This ML project helps estimate the price of a used car, provided by the UsedCars.csv Dataset.
-
Analyze the data : Data is first retreived using pandas and the dataframe is prepared. Relevant questions are then asked, upon which relations between the features are derived.
-
Visualisation of data : Using the relations obvious to the naked eye or derived by compaison, a variety of line, scatter, pie and bar plots are prepared. Using the plots, conclusions are drawn.
-
Feature Engineering : This step involved the cleaning process of the data. Null values were filled and data types were modified. Relations between price and other features were derived. Based on this, unwanted features were dropped. Categorical features were then one-hot encoded.
-
Pre-Processing : The dataframe was split into X_data and Y_data, where X_data were the features and Y_data was the price. These dataframes were further split into training and testing data sets. The data sets were normalized for uniformity.
-
Estimation Models :
-
Linear Regression : Linear Regression was implemented on the data sets. Approximate values:
- Training Loss: ~23.3839 * 10^-4
- Test Loss: ~23.5090 * 10^-4
-
Neural Network : A neural netwrok with 2 layers and 64 neurons each was created.
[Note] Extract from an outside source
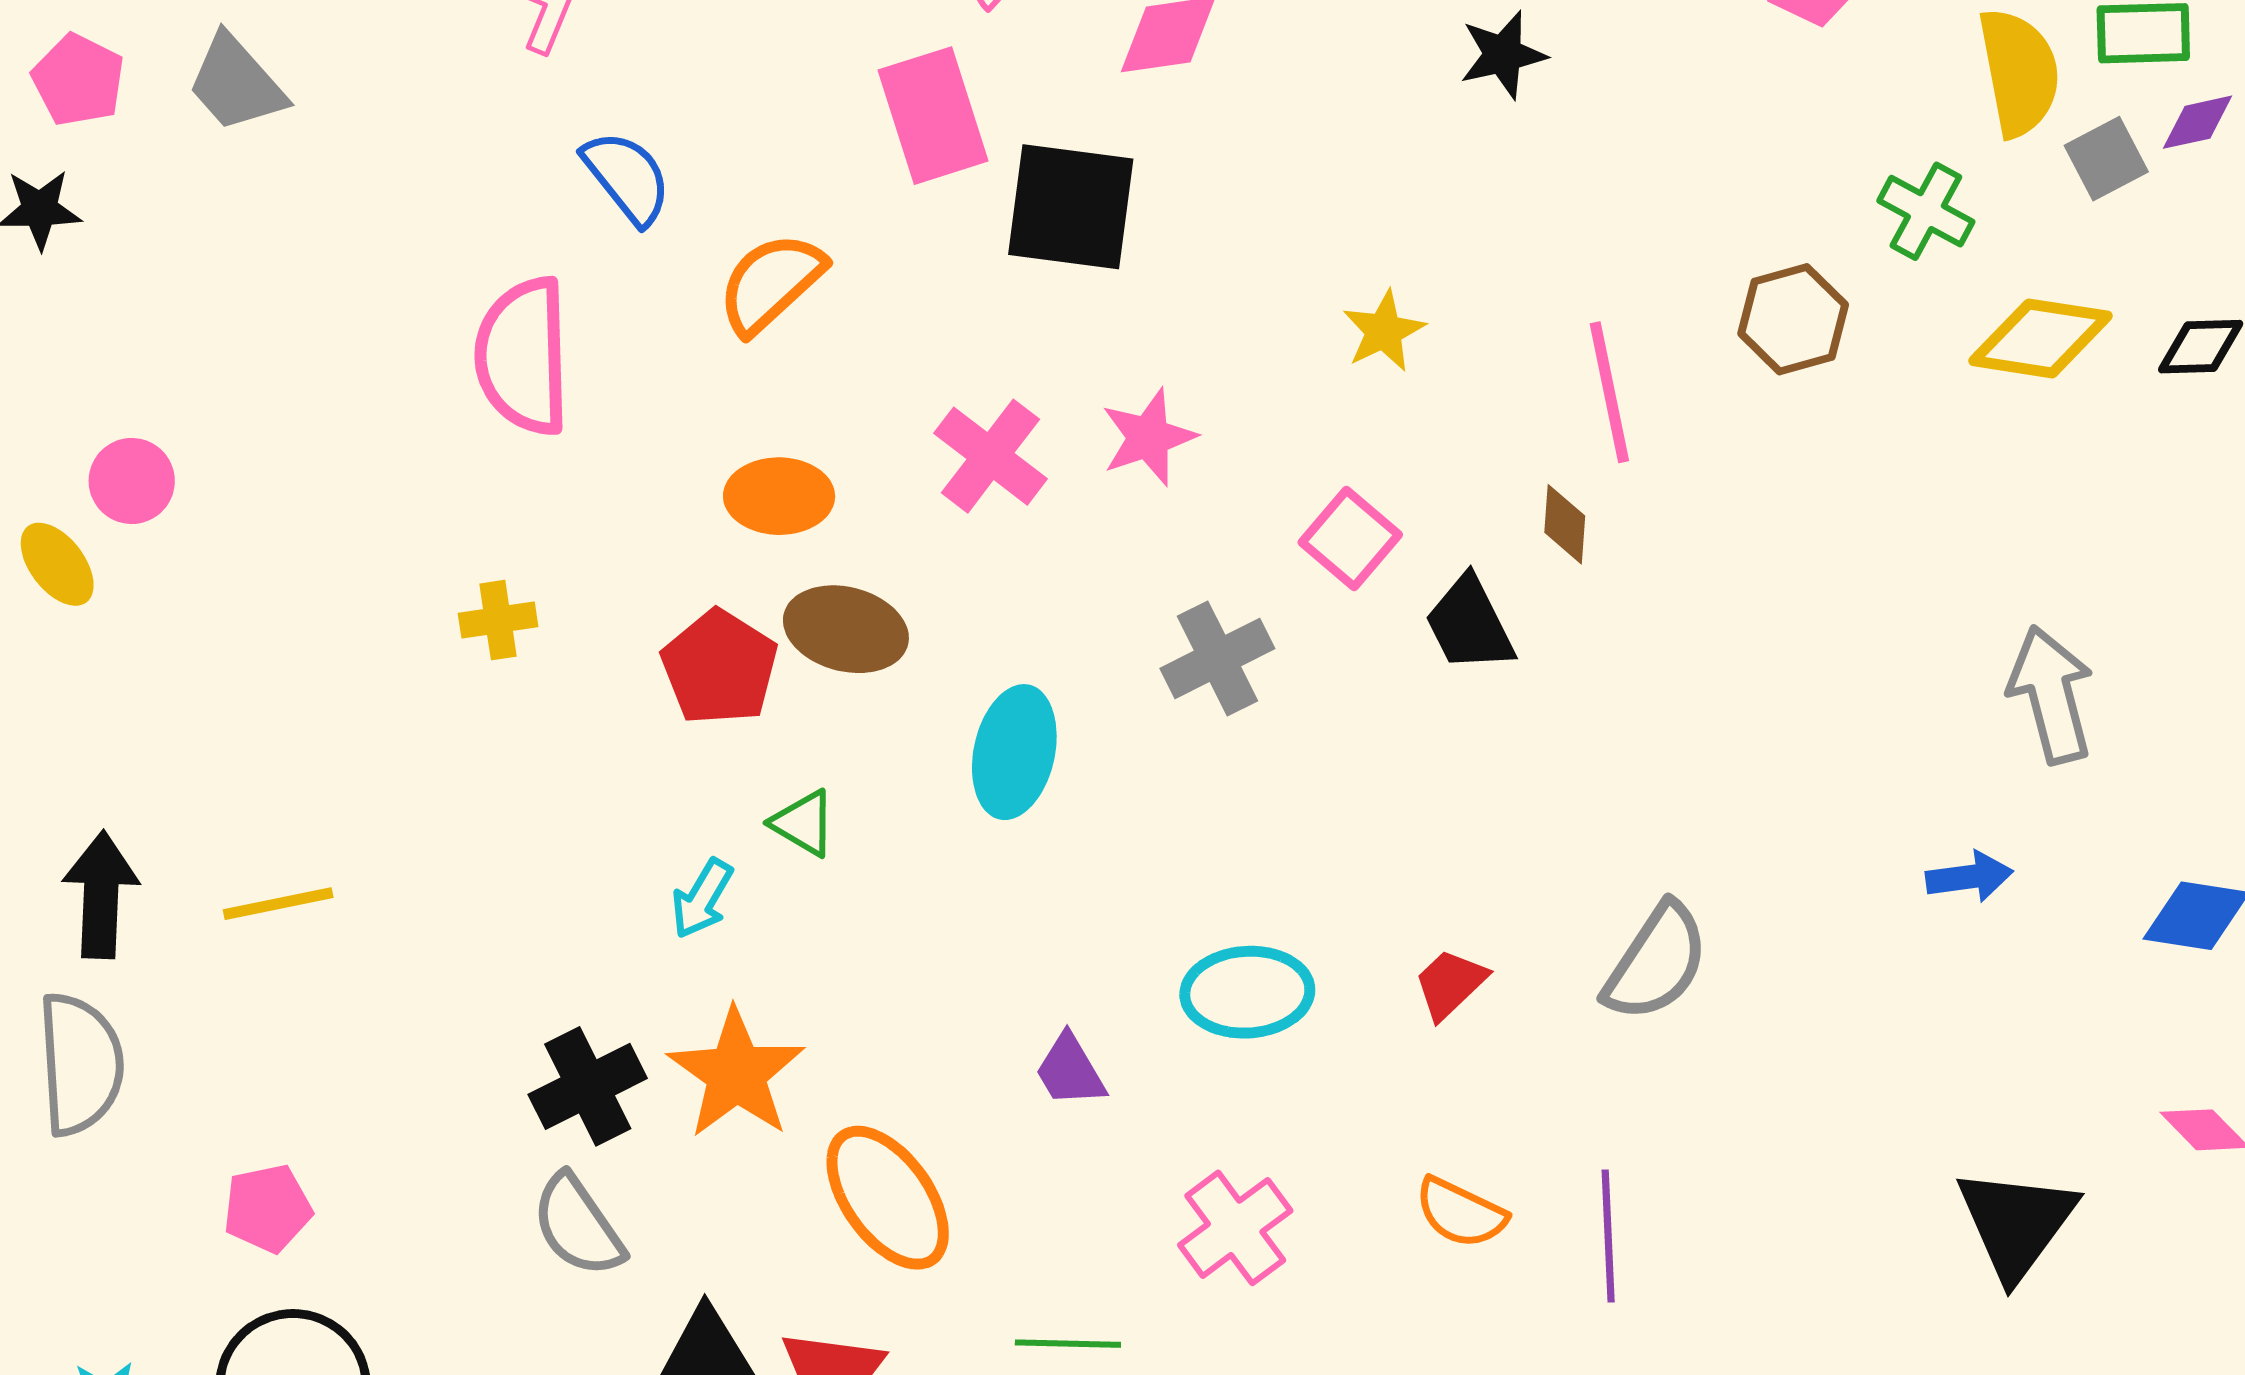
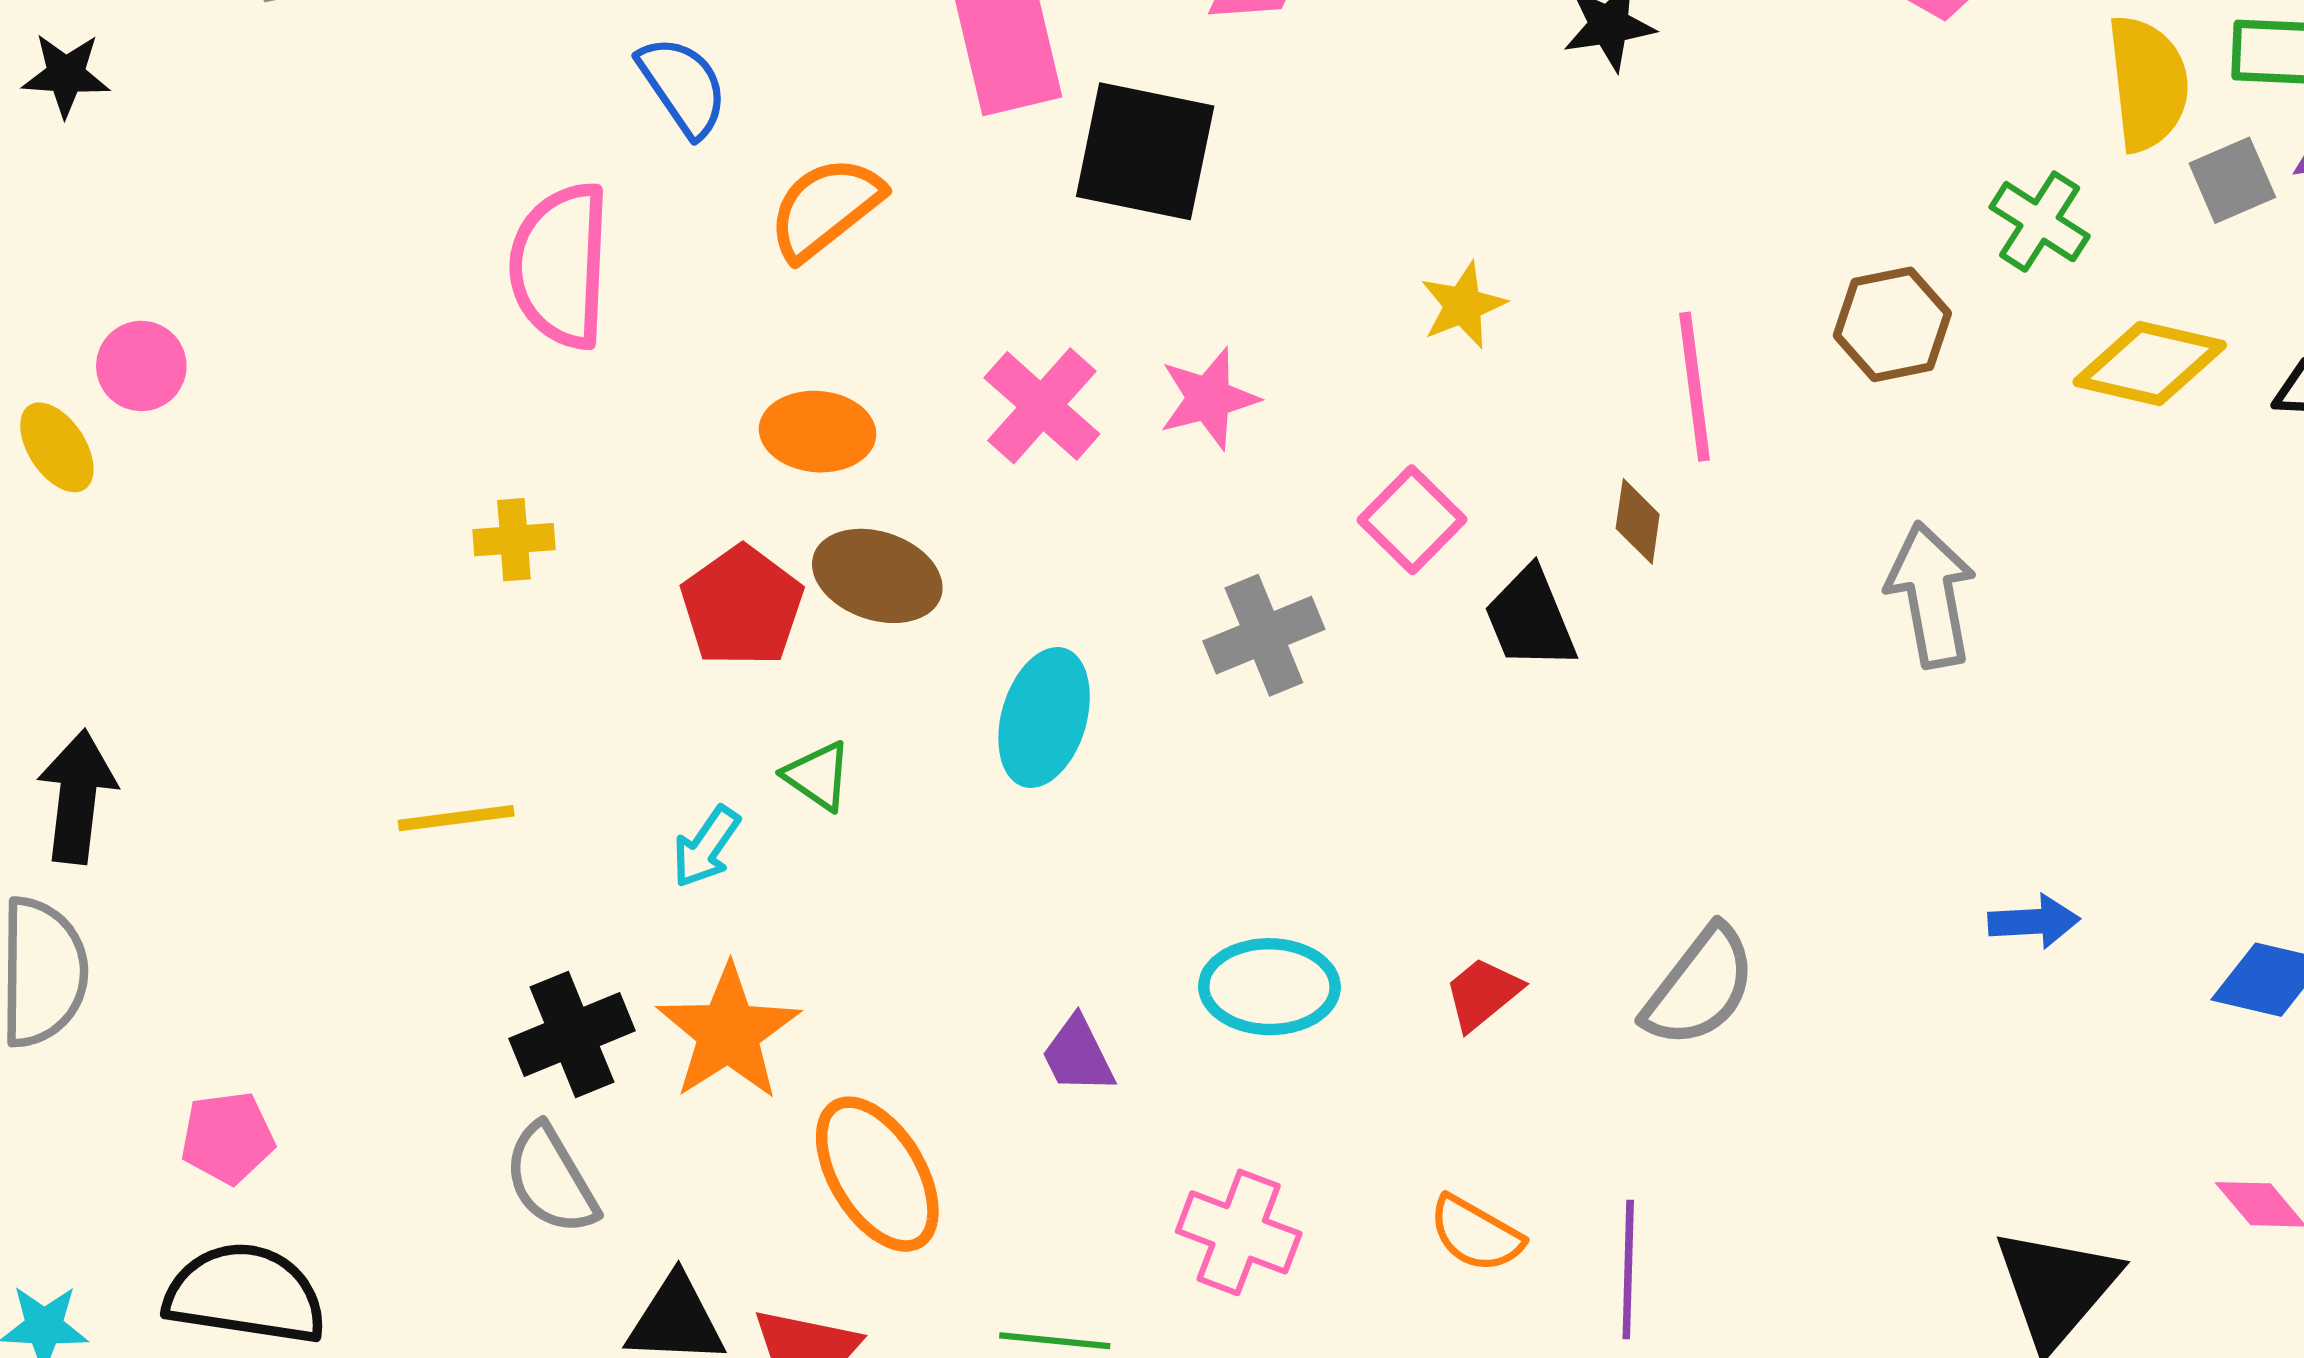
gray arrow: (2051, 695) -> (1931, 595), moved
yellow line: (278, 904) -> (456, 818), moved
pink cross: (1235, 1228) -> (1239, 1232), turned -37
Approximate values:
- Training Loss: ~20.3242 * 10^-4
- Test Loss: ~20.0403 * 10^-4
-
K-Means Clustering : The X_data was clustered with 3 centers:
- Low price range
- Med price range
- High price range
The elbow plot did not indicate any obvious elbow, so clusters were concluded at 3 for a fair estimate.
-
- Numpy
- Pandas
- Matplotlib
- Seaborn
- Scikit Learn
- Keras